Information shown Block Start

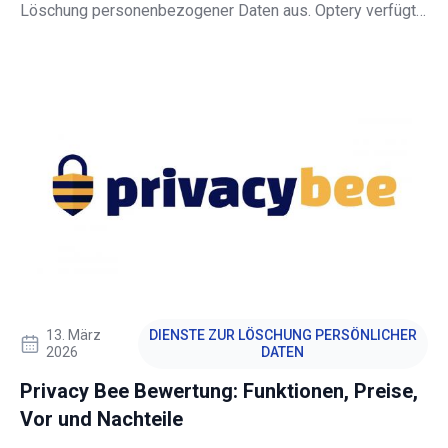
Löschung personenbezogener Daten aus. Optery verfügt
zwar nicht über die zahlreichen erweiterten Funktionen
teurerer Dienste, liefert jedoch Ergebnisse und ermöglicht
es Ihnen, nur für das von Ihnen benötigte
Sicherheitsniveau zu bezahlen.
13. März
DIENSTE ZUR LÖSCHUNG PERSÖNLICHER
2026
DATEN
Privacy Bee Bewertung: Funktionen, Preise,
Vor und Nachteile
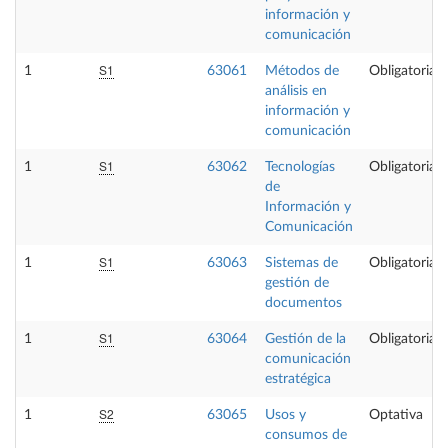
información y
comunicación
S1
1
63061
Métodos de
Obligatoria
análisis en
información y
comunicación
S1
1
63062
Tecnologías
Obligatoria
de
Información y
Comunicación
S1
1
63063
Sistemas de
Obligatoria
gestión de
documentos
S1
1
63064
Gestión de la
Obligatoria
comunicación
estratégica
S2
1
63065
Usos y
Optativa
consumos de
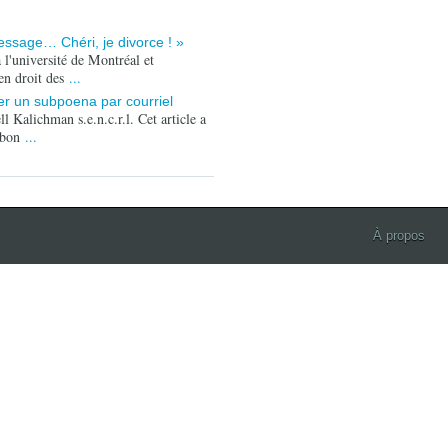
sage… Chéri, je divorce ! »
l'université de Montréal et
 en droit des
...
fier un subpoena par courriel
 Kalichman s.e.n.c.r.l. Cet article a
A bon
...
À propos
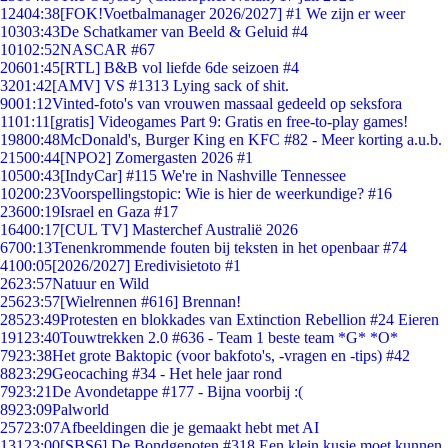
124
04:38
[FOK!Voetbalmanager 2026/2027] #1 We zijn er weer
103
03:43
De Schatkamer van Beeld & Geluid #4
101
02:52
NASCAR #67
206
01:45
[RTL] B&B vol liefde 6de seizoen #4
32
01:42
[AMV] VS #1313 Lying sack of shit.
90
01:12
Vinted-foto's van vrouwen massaal gedeeld op seksfora
11
01:11
[gratis] Videogames Part 9: Gratis en free-to-play games!
198
00:48
McDonald's, Burger King en KFC #82 - Meer korting a.u.b.
215
00:44
[NPO2] Zomergasten 2026 #1
105
00:43
[IndyCar] #115 We're in Nashville Tennessee
102
00:23
Voorspellingstopic: Wie is hier de weerkundige? #16
236
00:19
Israel en Gaza #17
164
00:17
[CUL TV] Masterchef Australië 2026
67
00:13
Tenenkrommende fouten bij teksten in het openbaar #74
41
00:05
[2026/2027] Eredivisietoto #1
26
23:57
Natuur en Wild
256
23:57
[Wielrennen #616] Brennan!
285
23:49
Protesten en blokkades van Extinction Rebellion #24 Eieren
191
23:40
Touwtrekken 2.0 #636 - Team 1 beste team *G* *O*
79
23:38
Het grote Baktopic (voor bakfoto's, -vragen en -tips) #42
88
23:29
Geocaching #34 - Het hele jaar rond
79
23:21
De Avondetappe #177 - Bijna voorbij :(
89
23:09
Palworld
257
23:07
Afbeeldingen die je gemaakt hebt met AI
131
23:00
[SBS6] De Bondgenoten #318 Een klein kusje moet kunnen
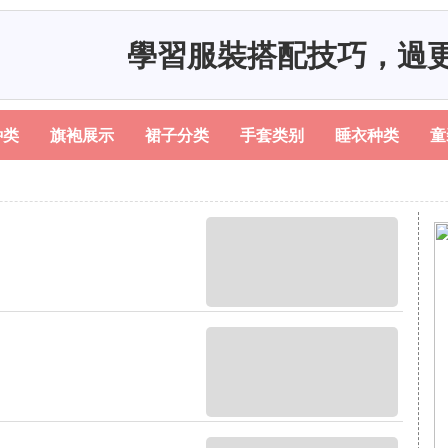
學習服裝搭配技巧，過
种类
旗袍展示
裙子分类
手套类别
睡衣种类
童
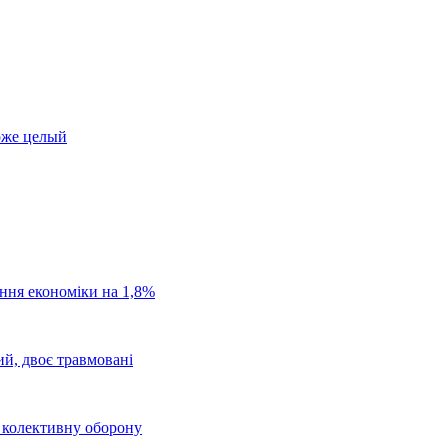
оже целый
ання економіки на 1,8%
ий, двоє травмовані
о колективну оборону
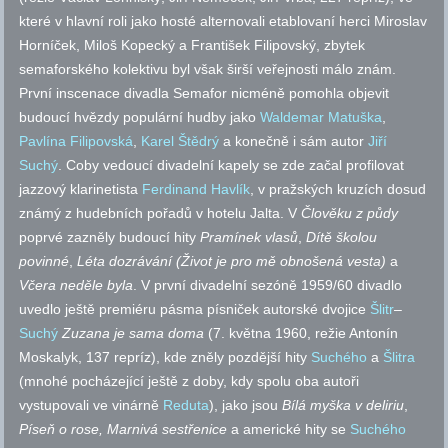
které v hlavní roli jako hosté alternovali etablovaní herci Miroslav
Horníček, Miloš Kopecký a František Filipovský, zbytek
semaforského kolektivu byl však širší veřejnosti málo znám.
První inscenace divadla Semafor nicméně pomohla objevit
budoucí hvězdy populární hudby jako
Waldemar Matuška
,
Pavlína Filipovská
,
Karel Štědrý
a konečně i sám autor
Jiří
Suchý
. Coby vedoucí divadelní kapely se zde začal profilovat
jazzový klarinetista
Ferdinand Havlík
, v pražských kruzích dosud
známý z hudebních pořadů v hotelu Jalta. V
Člověku z půdy
poprvé zazněly budoucí hity
Pramínek vlasů
,
Dítě školou
povinné
,
Léta dozrávání (Život je pro mě obnošená vesta)
a
Včera neděle byla
. V první divadelní sezóně 1959/60 divadlo
uvedlo ještě premiéru pásma písniček autorské dvojice
Šlitr
–
Suchý
Zuzana je sama doma
(7. května 1960, režie Antonín
Moskalyk, 137 repríz), kde zněly pozdější hity
Suchého
a
Šlitra
(mnohé pocházející ještě z doby, kdy spolu oba autoři
vystupovali ve vinárně
Reduta
), jako jsou
Bílá myška v deliriu
,
Píseň o rose, Marnivá sestřenice
a americké hity se
Suchého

Information shown Block End

### Exercise prompt
Lines with "jako": copy every one of them from the listing above.

### Answer
které v hlavní roli jako hosté alternovali etablovaní herci Miroslav
budoucí hvězdy populární hudby jako
), jako jsou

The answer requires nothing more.